Charles Marion Russell, The True Cowboy Artist


Story By Terry McGahey

Charles Marion Russell, also known as C.M. Russell, was born on March 19, 1864, in Missouri. He left his home around eighteen years of age and headed out to experience the wild west firsthand. This landed him in Montana, working for a short period of time on a sheep ranch. Russell then went to work for a fellow by the name of Jake Hoover, who was a hunter, tracker, and trapper who became a rancher in central Montana within the Judith Basin.
 
Russell was working as a cowhand during the winter of 1886-7, which became known as "The Big Die Up". The winter that year was deathly cold, reaching forty-six to even seventy below zero with sixteen inches or more of snow, the snow is one thing but with those below average temperatures life outside becomes impossible to deal with for any more than about ten to fifteen minutes. 

Myself, I have dealt with thirty-five below, being out in it for short periods of time, but I can't even imagine seventy below zero. 

When spring finally came in 1887, that's when the horrible realization set in. The loss of cattle was so terrible it would change the ranching business forever, the carcasses were scattered all across the fields and many more even washed down several streams and the cattle that survived were nothing but skin and bone. The "Big Die Up" and overgrazing brought an end to open range ranching for the most part.

During that time, Russell was working for the O.H. Outfit when the owner of the ranch contacted the ranch foreman to ask how his cows made it through the winter. The foreman sent the owner a watercolor made by Russell, about the size of a postcard of a very gaunt steer being watched closely by a pack of wolves. The caption of this watercolor is called "Waiting For A Chinook". 


A chinook is a warm, dry wind that blows down the Eastern side of the Rocky Mountains at the end of winter. Later, Russell re-painted that scene larger, and it became one of his best-known works of art.

After this time period, Russell began receiving commissions for his work and became a full-time artist. Unlike Remington and other Western artists, not to take anything from them, Russell was a true cowboy, and Remington's work was done by observation rather than first-hand experience. 

Russell's art covered not only cowboys, but also landscapes and Native Americans, as well as bronze sculptures.

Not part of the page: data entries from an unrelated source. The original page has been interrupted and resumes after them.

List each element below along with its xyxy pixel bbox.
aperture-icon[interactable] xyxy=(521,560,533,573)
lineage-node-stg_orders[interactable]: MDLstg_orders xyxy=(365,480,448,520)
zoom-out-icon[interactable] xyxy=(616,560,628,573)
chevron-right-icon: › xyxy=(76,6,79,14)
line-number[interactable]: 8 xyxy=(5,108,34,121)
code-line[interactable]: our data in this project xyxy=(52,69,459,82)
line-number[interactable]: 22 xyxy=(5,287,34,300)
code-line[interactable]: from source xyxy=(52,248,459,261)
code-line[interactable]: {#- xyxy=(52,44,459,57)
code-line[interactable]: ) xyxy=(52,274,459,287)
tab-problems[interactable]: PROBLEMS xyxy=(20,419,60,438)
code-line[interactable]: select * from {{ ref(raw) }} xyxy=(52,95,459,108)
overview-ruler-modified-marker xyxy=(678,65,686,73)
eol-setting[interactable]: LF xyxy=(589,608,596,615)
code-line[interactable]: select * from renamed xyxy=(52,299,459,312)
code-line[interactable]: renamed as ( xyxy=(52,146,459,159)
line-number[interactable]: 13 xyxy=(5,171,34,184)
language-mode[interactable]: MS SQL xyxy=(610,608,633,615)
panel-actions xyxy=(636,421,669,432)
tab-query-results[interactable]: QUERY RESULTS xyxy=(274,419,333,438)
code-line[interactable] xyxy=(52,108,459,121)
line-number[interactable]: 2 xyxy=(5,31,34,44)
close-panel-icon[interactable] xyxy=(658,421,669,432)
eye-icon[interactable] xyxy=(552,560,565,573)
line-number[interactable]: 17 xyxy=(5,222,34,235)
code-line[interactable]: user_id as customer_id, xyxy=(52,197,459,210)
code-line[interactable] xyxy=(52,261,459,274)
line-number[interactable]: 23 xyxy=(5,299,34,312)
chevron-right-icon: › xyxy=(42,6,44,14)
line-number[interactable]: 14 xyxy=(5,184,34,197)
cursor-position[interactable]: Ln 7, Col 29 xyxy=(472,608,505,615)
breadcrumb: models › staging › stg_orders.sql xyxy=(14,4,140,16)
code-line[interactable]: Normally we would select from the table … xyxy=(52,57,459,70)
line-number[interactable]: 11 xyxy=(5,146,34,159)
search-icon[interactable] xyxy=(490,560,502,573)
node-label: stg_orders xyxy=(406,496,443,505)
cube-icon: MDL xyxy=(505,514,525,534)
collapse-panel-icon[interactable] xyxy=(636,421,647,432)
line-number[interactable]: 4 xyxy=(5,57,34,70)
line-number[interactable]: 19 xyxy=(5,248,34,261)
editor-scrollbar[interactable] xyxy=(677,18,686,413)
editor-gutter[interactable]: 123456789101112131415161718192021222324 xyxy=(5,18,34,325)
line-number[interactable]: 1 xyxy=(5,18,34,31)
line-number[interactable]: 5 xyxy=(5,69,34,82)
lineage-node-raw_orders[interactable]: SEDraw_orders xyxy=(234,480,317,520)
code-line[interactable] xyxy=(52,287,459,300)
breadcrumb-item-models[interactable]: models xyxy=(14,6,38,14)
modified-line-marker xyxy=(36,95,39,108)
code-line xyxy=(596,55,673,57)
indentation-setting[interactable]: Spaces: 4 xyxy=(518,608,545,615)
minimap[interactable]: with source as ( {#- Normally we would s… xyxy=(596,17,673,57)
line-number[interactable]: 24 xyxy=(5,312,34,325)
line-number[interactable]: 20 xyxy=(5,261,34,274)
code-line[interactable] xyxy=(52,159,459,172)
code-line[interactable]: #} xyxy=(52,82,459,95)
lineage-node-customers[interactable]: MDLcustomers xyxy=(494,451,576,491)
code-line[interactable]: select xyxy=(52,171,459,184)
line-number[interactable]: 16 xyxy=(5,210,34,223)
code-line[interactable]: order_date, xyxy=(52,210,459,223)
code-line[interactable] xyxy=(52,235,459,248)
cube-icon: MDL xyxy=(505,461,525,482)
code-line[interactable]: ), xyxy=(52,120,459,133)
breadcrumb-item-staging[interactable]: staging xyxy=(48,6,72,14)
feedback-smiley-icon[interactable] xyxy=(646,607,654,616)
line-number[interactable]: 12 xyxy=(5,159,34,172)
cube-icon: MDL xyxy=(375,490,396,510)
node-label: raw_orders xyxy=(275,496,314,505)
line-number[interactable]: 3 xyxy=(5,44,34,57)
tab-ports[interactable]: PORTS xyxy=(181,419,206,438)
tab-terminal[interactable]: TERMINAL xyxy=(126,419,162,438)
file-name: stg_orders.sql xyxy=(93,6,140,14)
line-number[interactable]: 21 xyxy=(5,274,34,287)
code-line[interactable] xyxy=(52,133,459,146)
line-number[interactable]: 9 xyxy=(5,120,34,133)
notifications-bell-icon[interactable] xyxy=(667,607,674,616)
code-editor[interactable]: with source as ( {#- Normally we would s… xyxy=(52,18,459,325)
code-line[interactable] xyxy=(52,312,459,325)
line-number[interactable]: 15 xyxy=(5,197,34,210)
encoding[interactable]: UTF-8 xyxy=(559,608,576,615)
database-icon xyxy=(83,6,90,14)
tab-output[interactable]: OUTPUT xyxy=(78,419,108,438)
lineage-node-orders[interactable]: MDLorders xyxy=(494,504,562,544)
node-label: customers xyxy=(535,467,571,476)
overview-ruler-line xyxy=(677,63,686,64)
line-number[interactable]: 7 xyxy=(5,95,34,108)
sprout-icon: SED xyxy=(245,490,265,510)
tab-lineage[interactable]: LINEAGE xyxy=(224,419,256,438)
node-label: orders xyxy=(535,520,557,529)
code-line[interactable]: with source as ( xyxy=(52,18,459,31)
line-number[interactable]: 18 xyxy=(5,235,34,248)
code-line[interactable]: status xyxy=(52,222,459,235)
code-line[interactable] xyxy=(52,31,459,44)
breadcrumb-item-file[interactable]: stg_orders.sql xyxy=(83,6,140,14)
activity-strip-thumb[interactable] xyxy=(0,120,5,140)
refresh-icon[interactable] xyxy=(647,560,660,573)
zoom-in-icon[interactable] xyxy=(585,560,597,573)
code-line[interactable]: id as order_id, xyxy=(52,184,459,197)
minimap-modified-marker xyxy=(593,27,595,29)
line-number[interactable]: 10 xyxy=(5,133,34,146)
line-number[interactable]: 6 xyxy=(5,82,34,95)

Russell's works are displayed in several places today, including the C.M. Russell Museum Complex in Great Falls, Montana, the Buffalo Bill Museum in Cody, Wyoming, the Amon Carter Museum in Fort Worth, Texas, the Montana Historical Society in Helena, Montana, and the Sid Richardson Museum also in Fort Worth.

In 1896, Russell married his wife, Nancy, and in 1897, they moved to Great Falls, Montana, where he spent most of his time until his death on October 24, 1926. By the end of his life, Russell had been a local celebrity but had also become a celebrity through art critics around the world. 

By the time of his passing, he had created approximately four thousand works of art. Upon the day of his funeral, the school children were let out of school to watch the funeral procession in which his coffin was carried in a glass-sided coach pulled by four black horses.


Terry McGahey is a writer and Old West historian.

This once-working cowboy is best known for his epic battle against the City of Tombstone and its historic City Ordinance Number 9, America's most famous gun-control law.


Terry was instrumental in finally repealing Tombstone City Ordinance Number 9. He is directly responsible for compelling the City of Tombstone to adhere to Arizona's laws.